Warwick Saint, “Full Moon and Balloon”. Camera: Canon 5Ds, Location: Topanga, CA, courtesy the artist

Quali riferimenti storici svolgono ancora un ruolo importante per te?
La mia mentalità consiste nel guardare il mio ambiente e trarne ispirazione. Cerco sempre la composizione, ovunque io guardi nel mondo. Quando sto facendo uno scatto, per esempio, all’improvviso posso avere due riferimenti che si uniscono, e questa giustapposizione diventa una nuova idea. Questo è il bello della fotografia. In termini di pratiche artistiche, Francis Bacon ha avuto un’influenza importante nel mio lavoro. Ma anche Picasso, con le sue serie di punti di vista multipli e la sua visione cubista di più spazi e la compressione del tempo in un dipinto. Questo è esattamente ciò che amo della fotografia, il modo di usare la fotocamera come strumento per esprimere il tempo in un modo che normalmente non saremmo in grado di fare. La fotografia è davvero un portale per l’eternità, finché quell’immagine è disponibile: il modo in cui si può espandere e comprimere il tempo con la fotocamera mi interessa molto. Mi piace l’espressionismo astratto di Jackson Pollock: il suo senso di energico abbandono e l’incorporazione di ciò che oggi viene chiamata “tecnica mista”. Per quanto riguarda il linguaggio fotografico, un grande riferimento è Harold Edgerton, in particolare il suo libro Stopping Time (1987). Ho sempre amato Helmut Newton per la sua classe, la sua nobile semplicità e la sua incredibile capacità di evocare scene e scenari. Inoltre, Richard Avedon ha avuto un’influenza per me in termini di emozione: il suo libro In the American West (1985) è stato fonte di ispirazione per me con i suoi ritratti in grado di trasmettere autenticità, innocenza e verità.

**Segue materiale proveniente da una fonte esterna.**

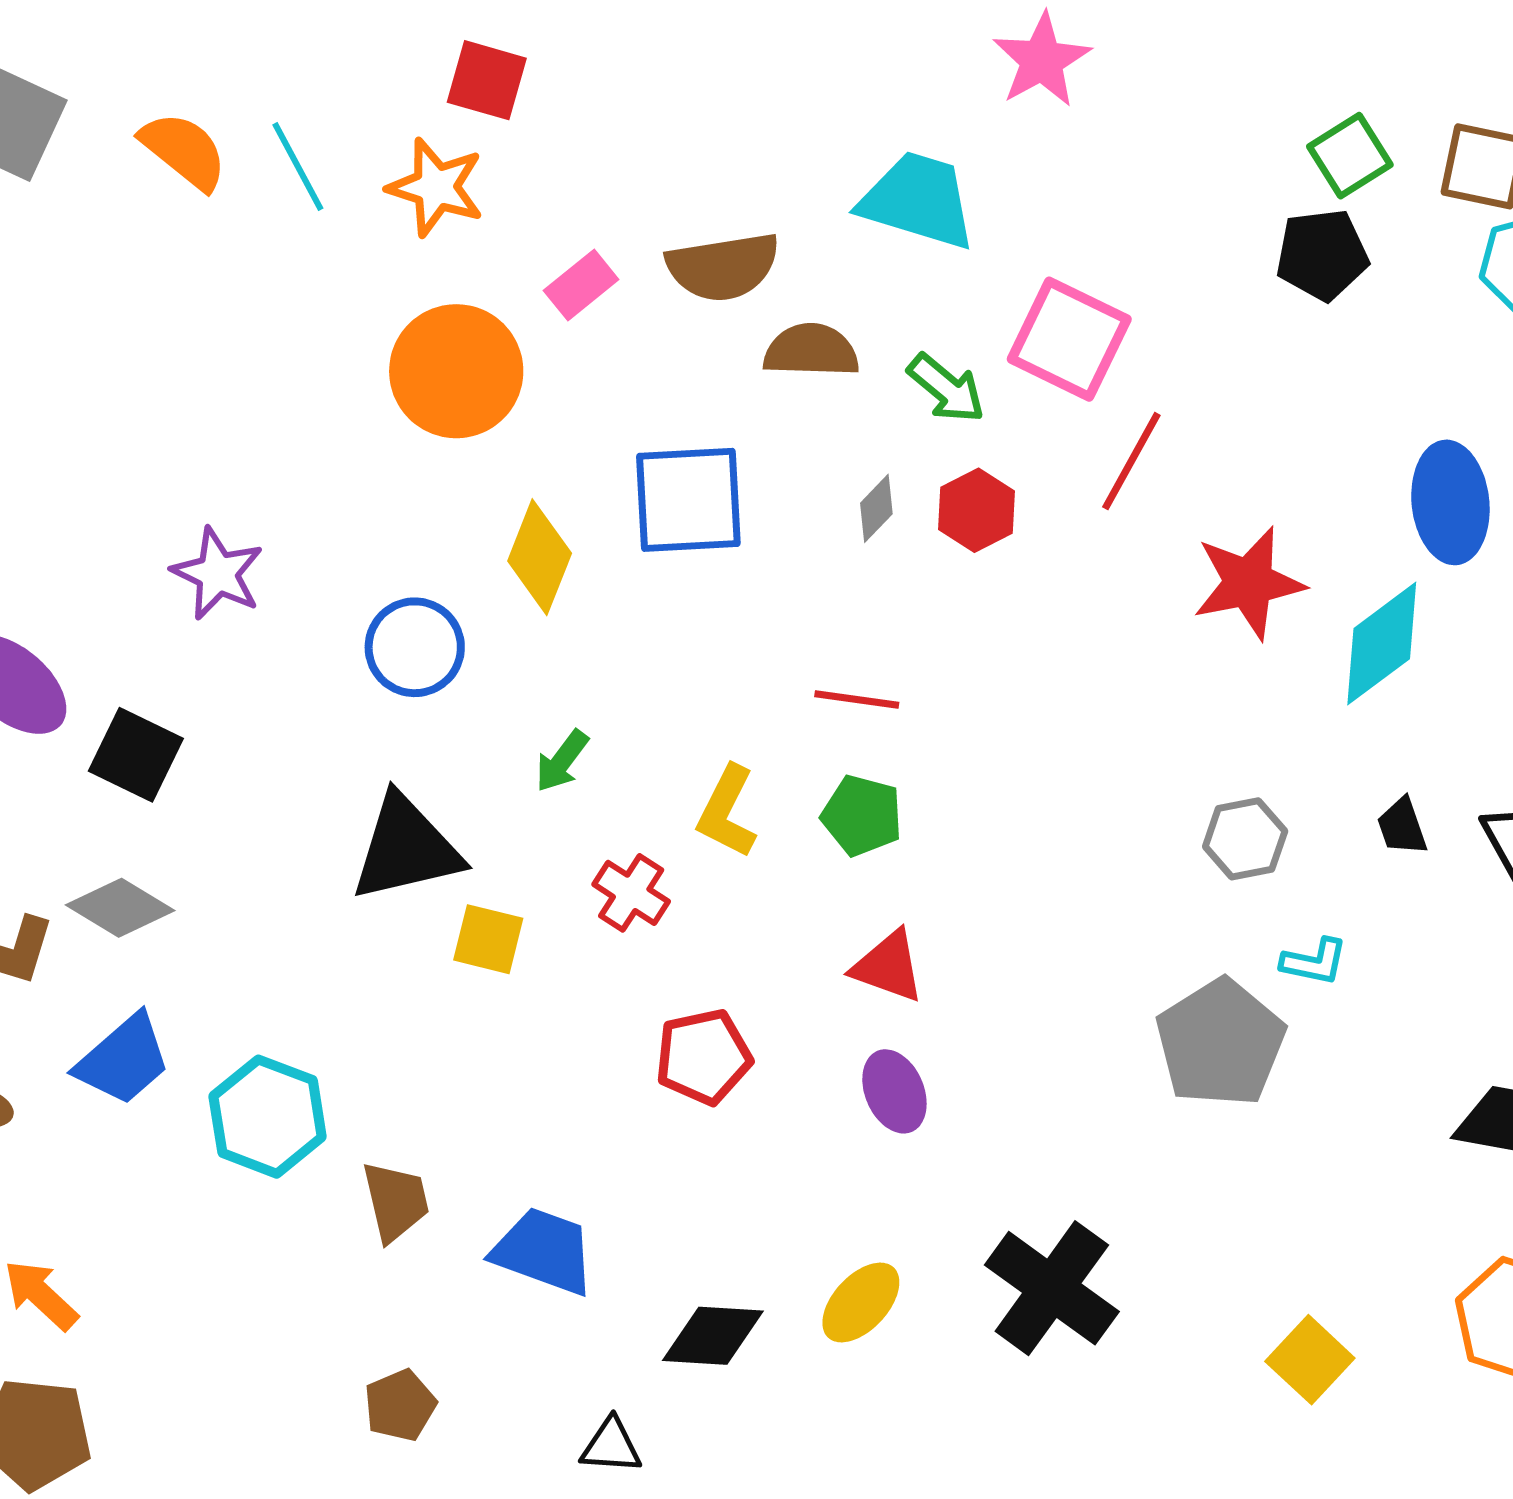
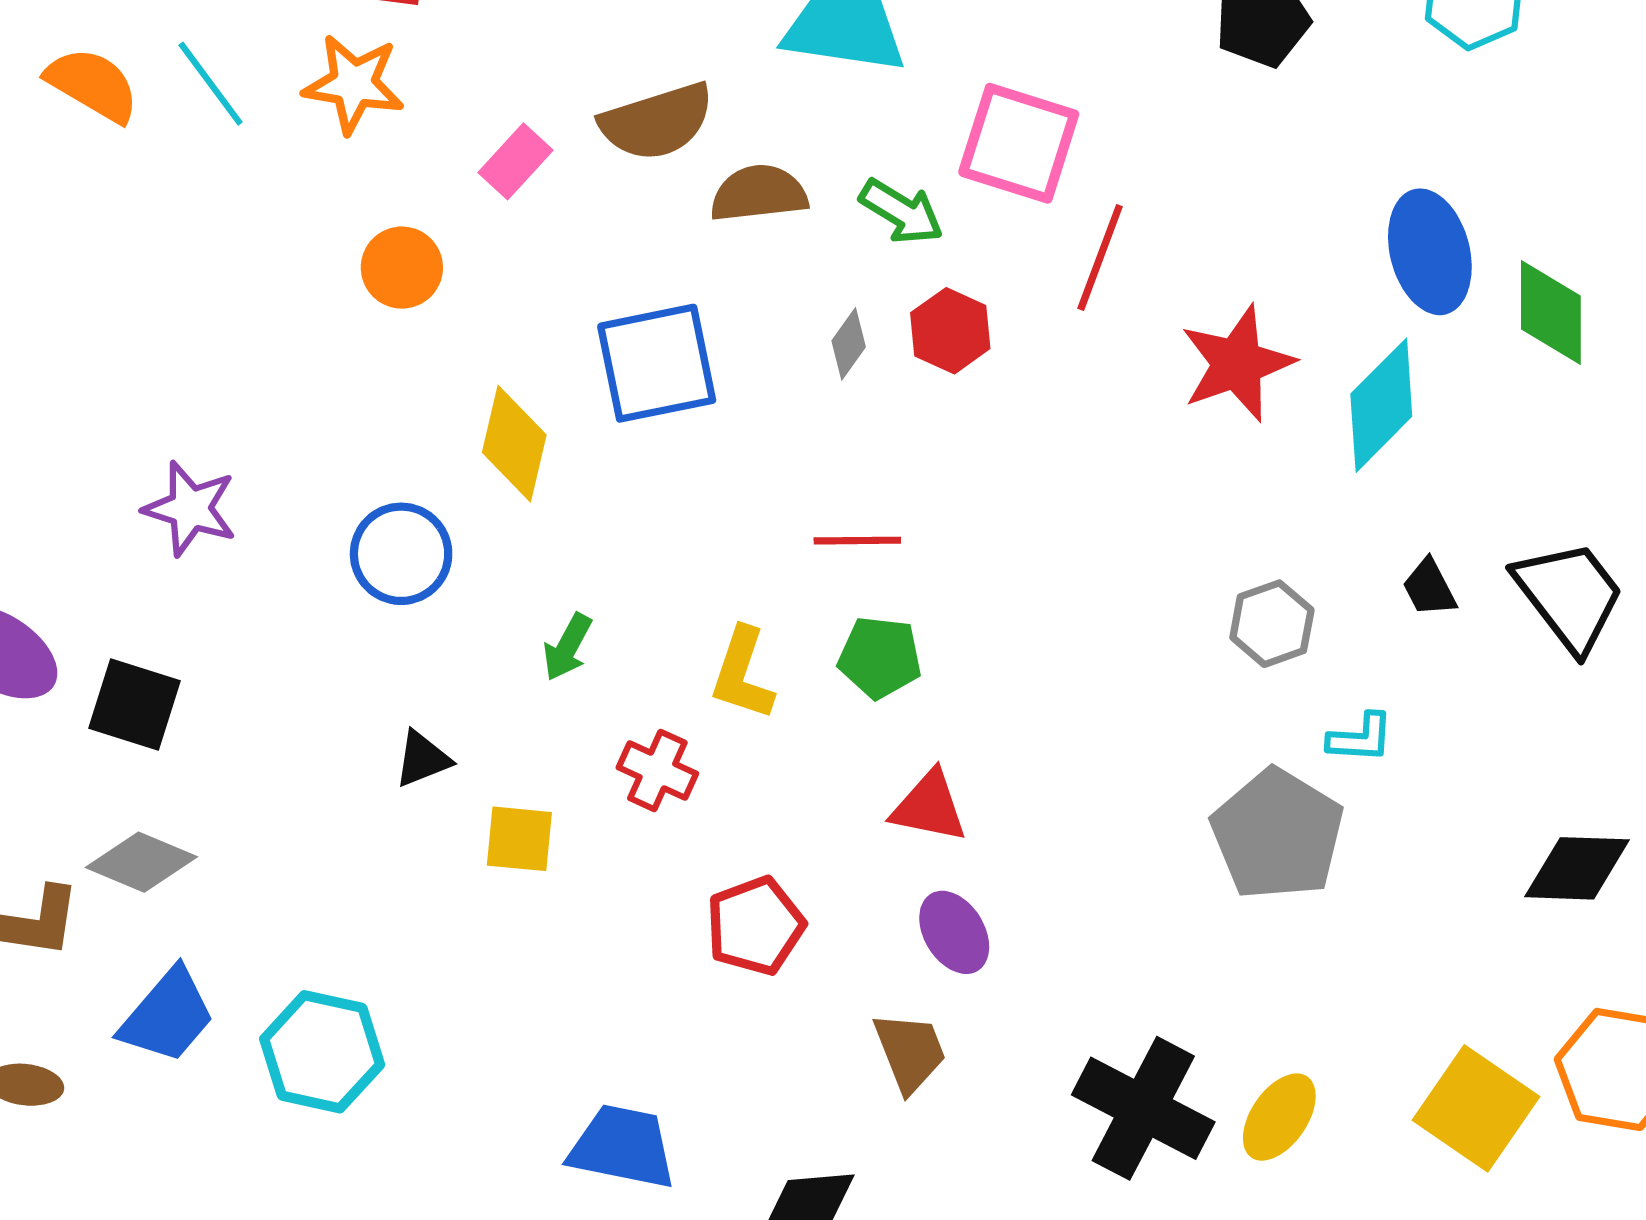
orange circle: (456, 371) -> (402, 268), size x0.6
black triangle: (406, 848) -> (422, 759), size x0.5
brown trapezoid: (396, 1201) -> (910, 1052), moved
yellow ellipse: (861, 1302) -> (1279, 1117), moved
yellow square: (1310, 1360) -> (1476, 1108), moved, size x1.4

Warwick Saint, “Sleeping with the Elephant”, 1998. Camera: Pentax 6×7, courtesy the artist

Vorresti approfondire la tua percezione del tempo come artista e fotografo?
Viviamo in un mondo in cui il tempo sta accelerando, è relativo e non completamente lineare. Potrebbe essere lineare in termini di tempo sequenziale, ma ci sono due proprietà del tempo e derivano da due parole greche. Chronos è il tempo sequenziale, una descrizione quantitativa del tempo lineare, ma la mia parola preferita è Kairos, l’aspetto qualitativo del tempo, che si riferisce alla scelta di compiere l’azione opportuna al momento opportuno. Questo è il più interessante. Con la tecnologia, sperimentiamo le foto molto più velocemente, e penso che per creare arte sia necessario invece rallentare, cercare quel momento in più, ed è qui che risiedono il valore e il significato di una grande fotografia. Ecco perché amo l’idea del rallentatore, dello stop motion e della compressione del tempo in una composizione. C’è un interessante genere di lavoro chiamato “parallasse” che non è un film, non è un video, non è un fermo immagine. È nel mezzo di questi. È una fotografia statica, ma c’è un movimento con lo sfondo in primo piano che inganna la tua mente e ti costringe a fermarti perché rappresenta il tempo in un modo che normalmente non viene sperimentato.

5. Warwick Saint, Lumascape photo for “Form Longing for Formless”, 2022, 40” x 60”, courtesy the artist

Anche se non stai usando una macchina fotografica mentre parliamo, hai condiviso un’immagine mentale interessante: la tua idea di bellezza e l’immagine dell’arte e della fotografia come portali. Potresti spiegarlo meglio?
C’è una profondità nella bellezza, che credo ogni essere umano abbia dentro di sé, non importa quanto siano esteticamente gradevoli o meno. La mia esplorazione come artista consiste nel lavorare con la tecnologia per spingermi verso idee irraggiungibili di bellezza e giocare con le dinamiche e le complessità psicologiche, per creare qualcosa che sia bello, decostruendolo e astraendolo per mezzo della pittura. Una grande opera d’arte o una grande fotografia sono un portale che evoca energia emotiva. Quando si guarda un’immagine, c’è una corrente emotiva, aperta a quel momento nel tempo e trasmessa allo spettatore. È fondamentale contraddire e contrastare i progressi tecnologici dell’intelligenza artificiale e la velocità con cui le immagini ci arrivano continuamente, introducendovi l’esperienza umana. Gli artisti hanno un’opportunità unica di preservare e trasmettere ciò che è unicamente umano.